Employee retention is a powerful way to help your company save money while cultivating a loyal and committed staff body.
4. It’s good for business
Investing in HR bolsters everyone’s success. It also reduces risk, eliminates inefficiencies, and improves productivity across your corporation as a whole. HR works as a middleman in many corporate settings and is crucial to keeping employees satisfied. Don’t make the mistake of ruling out HR as a major driver of profit, it’ll cost you in terms of productivity, sustainability, and profitability.
How To Make Your HR System More Efficient And Profitable
In order for corporations to maintain a consistent profit growth trajectory and retain a diverse talent pool of employees, investment in HR is essential. Here are some ways to make your HR system more efficient and profitable over time.
- Align HR with IT and digital transformation – you can’t change what you can’t measure. If there’s a profit leak in your HR system, IT will be able to help you identify it. HR software can also be used to optimize employee onboarding and training for better staff retention and profitability.
- Un-silo your department systems – in large corporations, there is always a risk of disconnection between different departments, a.k.a. working in silos, which can lead to avoidable inefficiencies and unnecessary costs. Allow HR to run regular off-sites to improve insights, productivity, and collaboration.
- Give your HR department more airtime – chances are, the people who work in your HR department have been aware of its financial potential for ages; they just haven’t been given the platform to share their thoughts and ideas.Provide them with more opportunities to collaborate with other departments on strategies and systems that can be financially beneficial to your company.

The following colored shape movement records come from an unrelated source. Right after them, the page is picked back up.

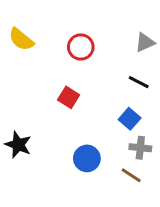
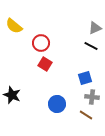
red circle: (81, 47) -> (41, 43), moved
black line: (139, 82) -> (91, 46), moved
blue square: (130, 119) -> (85, 78), turned 32

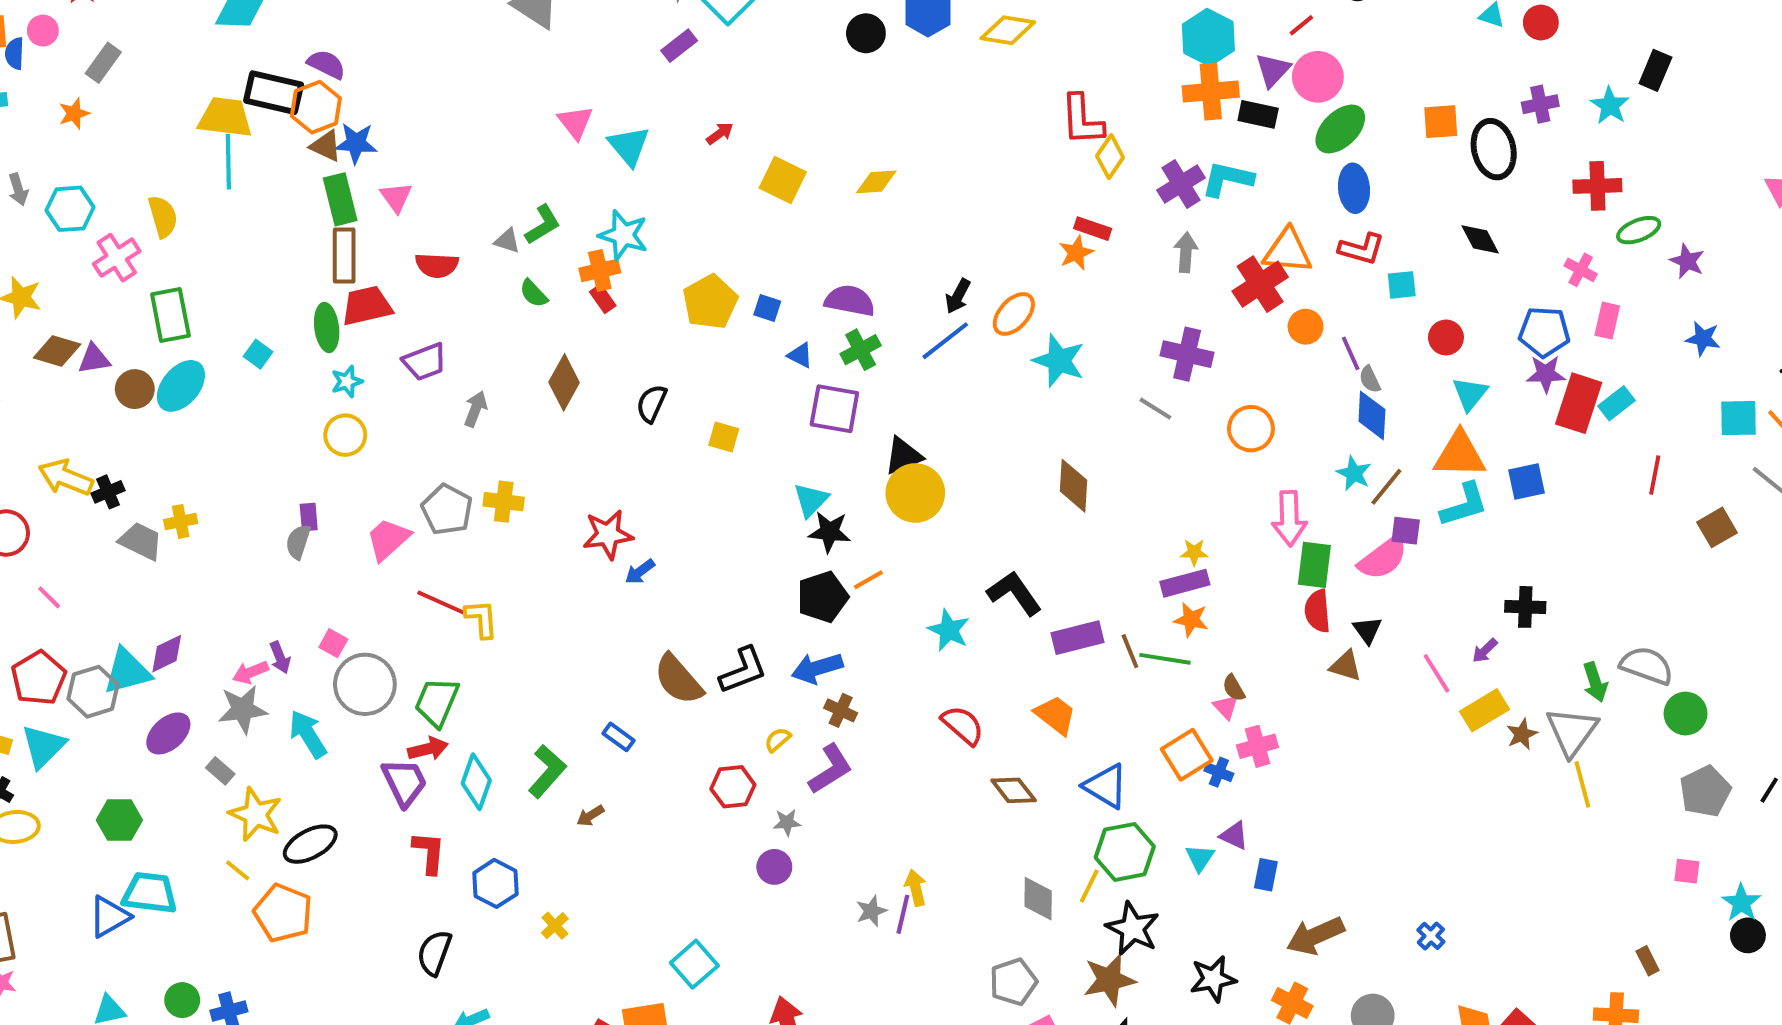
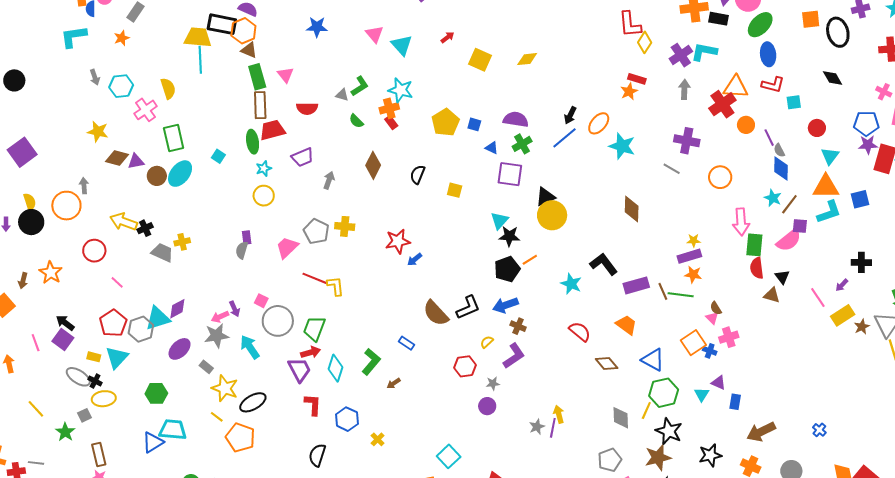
blue star: (356, 143) -> (317, 27), moved

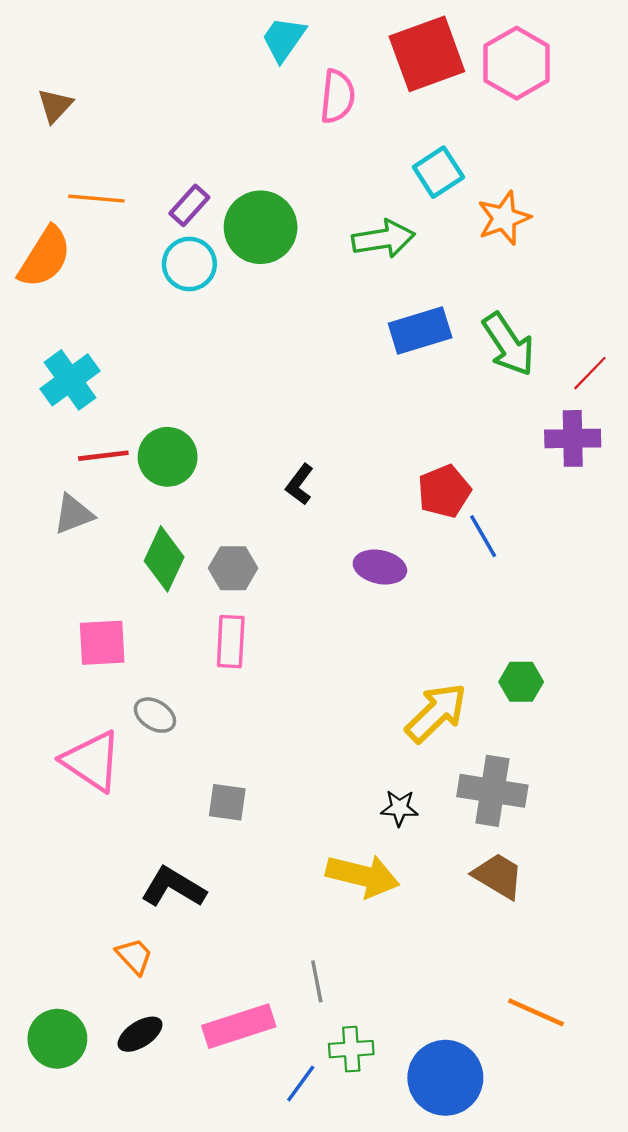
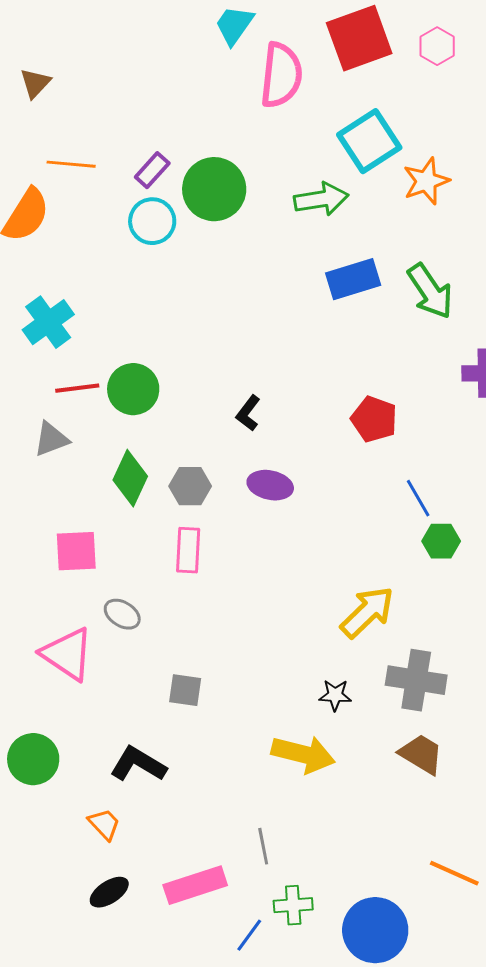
pink hexagon: (517, 63) -> (437, 46), size x0.6
pink semicircle: (337, 96) -> (281, 75), size x1.4
cyan square: (438, 172) -> (369, 141), size x1.4
red pentagon: (444, 491) -> (374, 419), turned -30
blue line: (483, 536) -> (418, 498), moved
purple ellipse: (380, 567) -> (270, 485), moved
green hexagon: (521, 682) -> (441, 541), moved
green circle: (57, 1039) -> (33, 759), moved

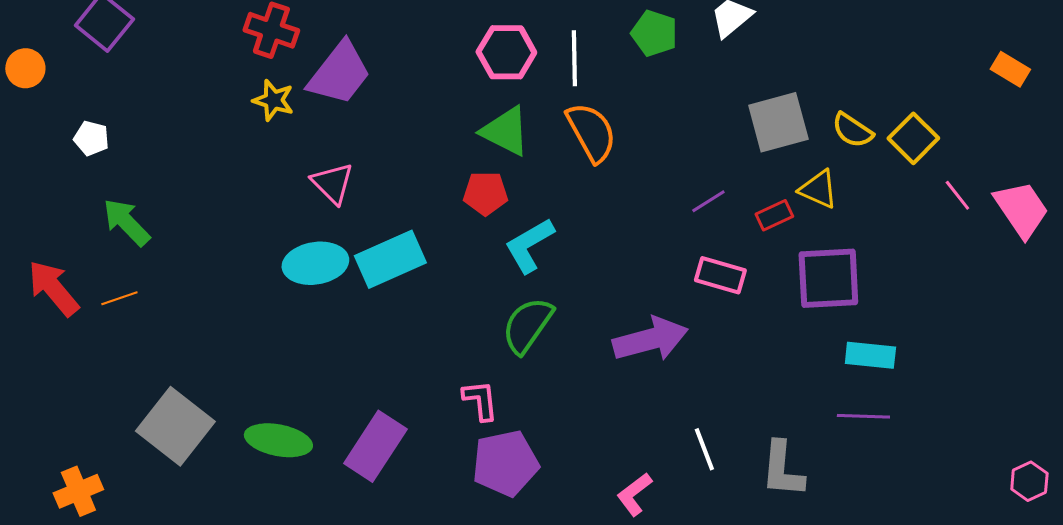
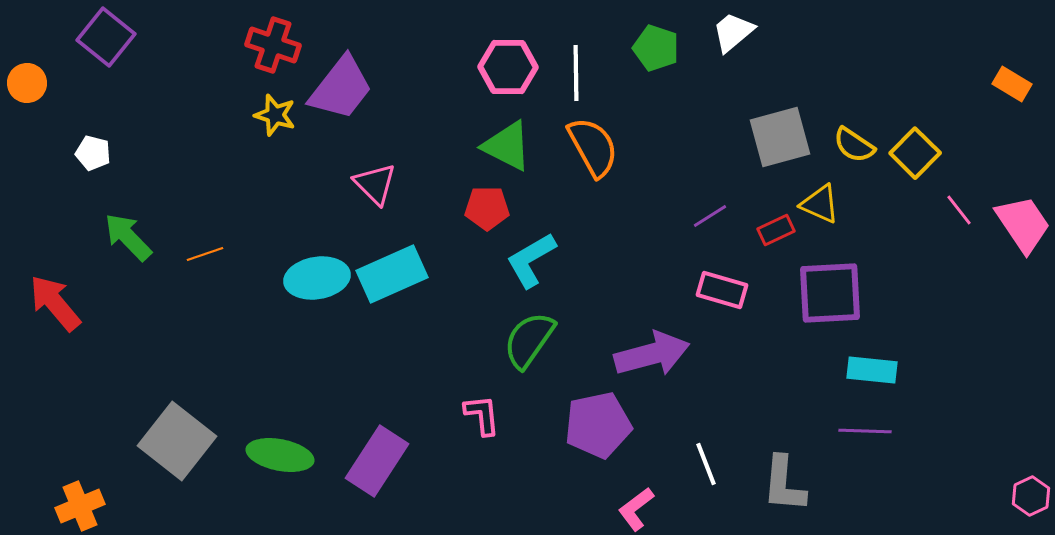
pink triangle: (332, 183) -> (375, 184), moved
orange line: (119, 298) -> (205, 254), moved
purple pentagon: (505, 463) -> (598, 425), moved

Big corporations that fail to recognize the true value and potential of a strong HR system are not likely to withstand the test of time. By investing in HR and, therefore, investing in the quality of life of your employees, your business can become more functional, more sustainable, and perhaps most importantly for long-term growth, more profitable.
HR Holds The Key To Profitability
The bigger a company grows, the harder it can be to keep track of employee well-being and satisfaction. But that’s not an excuse to allow HR to fade into the background.
Not only does treating HR like a vestigial organ have damaging effects on employee productivity and engagement, but it also weakens financial growth potential, makes your business more susceptible to a high churn rate, and forfeits talent that can help push your company to the next level.
HR should be a top priority for any corporation that seeks to enhance engagement and productivity, improve financial efficiency, and create a fully sustainable workforce infrastructure.
This can be achieved through investing in quality HR software, un-siloing corporate departments, and asking both HR employees and those they seek support for feedback on how to improve retention, loyalty, and tenure.